Most attendees at the two-day event on 10-11 October at London’s One Marylebone came from the UK, although there were some international visitors in attendance from the US, Scandinavia and Africa.
The mood among both exhibitors and buyers was described as optimistic by Laurent Garigue, owner of the eponymous fabric manufacturer.
“We are a resilient bunch, the textile community, forever forward thinking,” he told Drapers. “It was surprisingly upbeat at the show. People were eager and professional, and we took orders.”
Nailya Belkacemi, managing director at high-end garment manufacturer Plus Samples, said a change in clientele at the show this season benefited them: “In the past it used to be mostly bridal boutiques and luxury eveningwear buyers visiting the show, but there were a lot of new designers attending who want ethical manufacturing with a low carbon footprint and recycled materials. It’s great to see people taking a more resourceful approach to fashion.”

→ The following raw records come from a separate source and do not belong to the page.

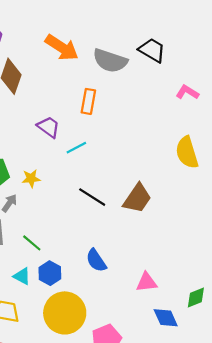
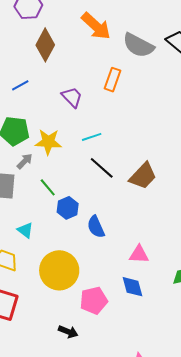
cyan line: (76, 148) -> (92, 137), moved
yellow star: (31, 178) -> (48, 142), size x1.5
green line: (32, 243) -> (48, 187), moved
blue hexagon: (50, 273) -> (68, 208), moved
blue diamond: (166, 318) -> (133, 287), moved

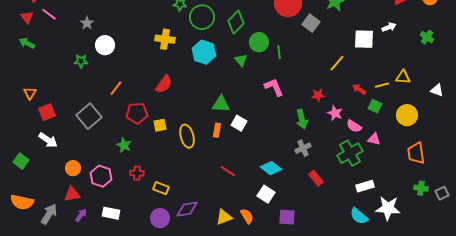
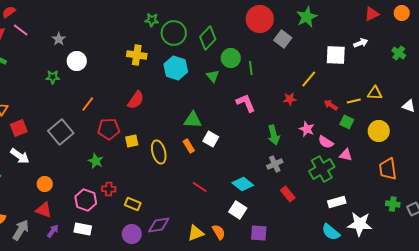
red star: (318, 95) -> (290, 99), moved
orange rectangle: (217, 130) -> (189, 146), turned -40
pink hexagon: (101, 176) -> (86, 200), moved
red triangle: (72, 194) -> (44, 210), turned 30

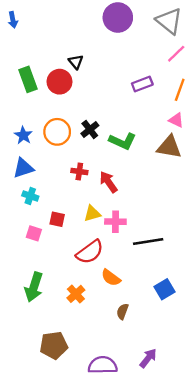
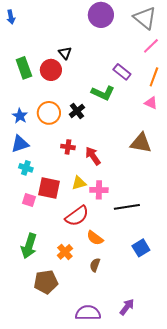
purple rectangle: (142, 84) -> (122, 72), turned 60
green L-shape: (122, 141) -> (103, 93), moved
brown triangle: (169, 147) -> (141, 143), moved
red square: (57, 219) -> (49, 188), size x1.6
brown semicircle: (122, 311) -> (95, 265), moved
brown pentagon: (54, 345) -> (46, 282), moved

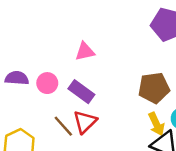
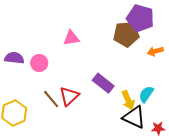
brown pentagon: (154, 88) -> (126, 34), moved
purple rectangle: (81, 92) -> (103, 83), moved

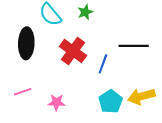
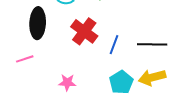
black line: (134, 46) -> (152, 44), moved
pink line: (23, 92) -> (25, 59), moved

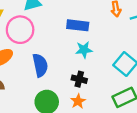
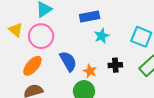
black cross: (79, 79) -> (115, 65), moved
orange star: (78, 101) -> (90, 71), moved

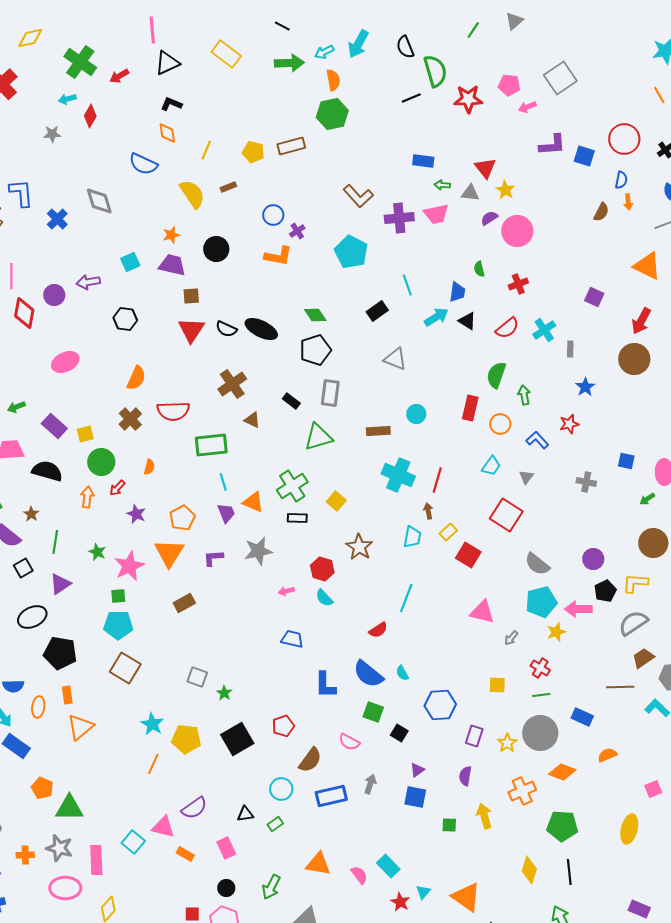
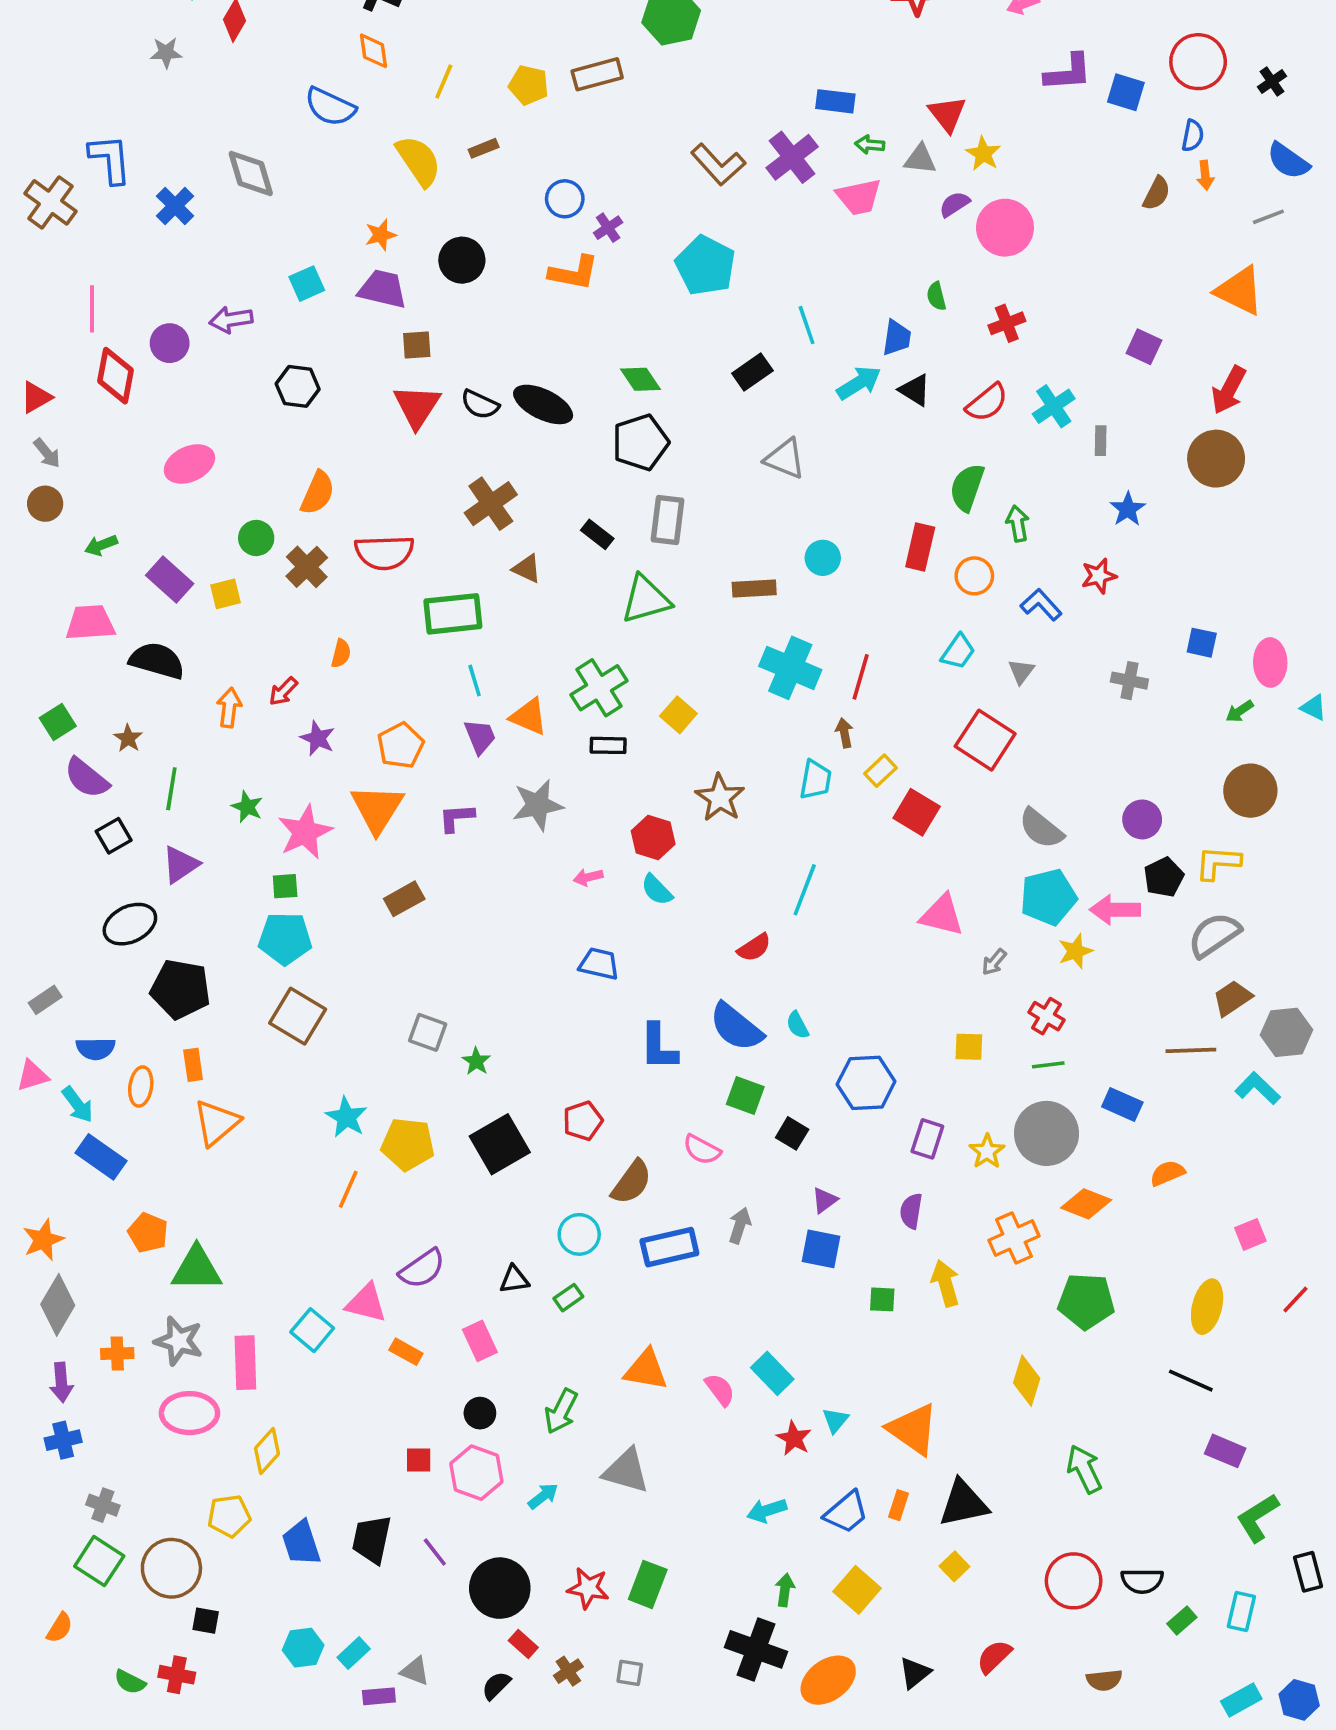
purple cross: (399, 218) -> (792, 157), moved, turned -32
green circle: (101, 462) -> (256, 538), moved, size x0.7
black line: (569, 872) -> (1191, 1381), moved, turned -60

Buyers were similarly upbeat about the show.
Paul Bernstock, co-owner of milliner Bernstock Speirs, said: “We were very happy with the show this season. We’ve been going for years and you see a lot of the same exhibitors who are there each season, but we actually found some new things this time around.”

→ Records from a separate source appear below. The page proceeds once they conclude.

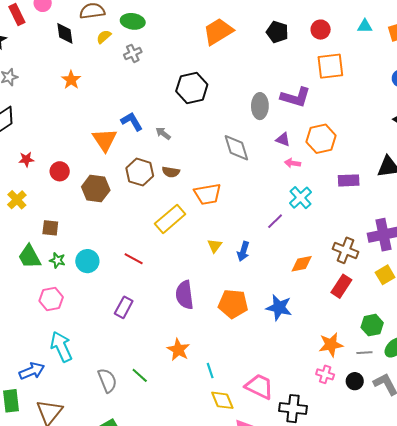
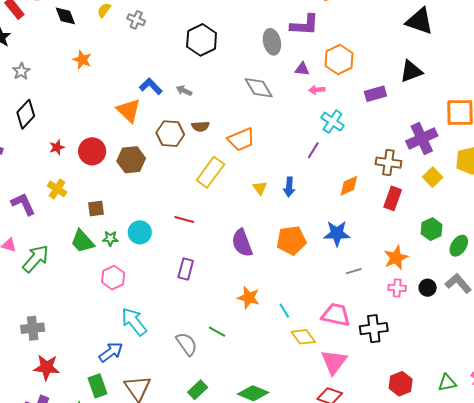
gray cross: (133, 53) -> (136, 20), turned -30
red circle: (60, 171) -> (92, 151), size x1.4
gray line: (364, 353) -> (354, 271), moved

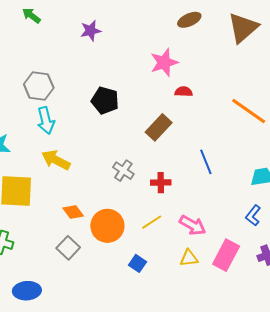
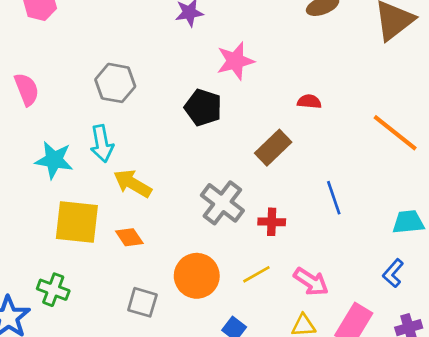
pink star: (164, 63) -> (235, 61), moved
cyan arrow: (46, 120) -> (102, 144), moved
gray cross: (123, 171) -> (222, 203), size x1.5
orange diamond: (73, 212) -> (129, 237), moved
gray square: (68, 248) -> (142, 302), turned -30

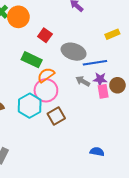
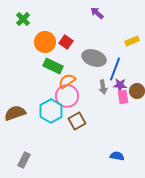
orange circle: (18, 17) -> (45, 42), moved
blue line: (95, 63) -> (115, 69), turned -60
gray arrow: (83, 81) -> (103, 87), turned -128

Bridal designer Nicola Harvey-Rowley, who has been attending since the show started in 2002, added: “I bought quite a lot this season. We’re always looking for something new. This season we found some beautiful fabrics from José María Ruiz, a Spanish company. Michael’s Bridal Fabrics, Carrington and Litmans also had great stock. Obviously, the conversation is all about Brexit at the moment. I think we all just want it to be sorted so we can move on with our lives and businesses.”
Julie Greenough, marketing manager for the Yorkshire-based woollen mill AW Hainsworth, said: “Business is definitely a little bit slower because there’s a big question around Brexit. People are taking longer to make decisions. The good thing is that a lot of buyers want to work with British companies, buy British fabrics and be British made.”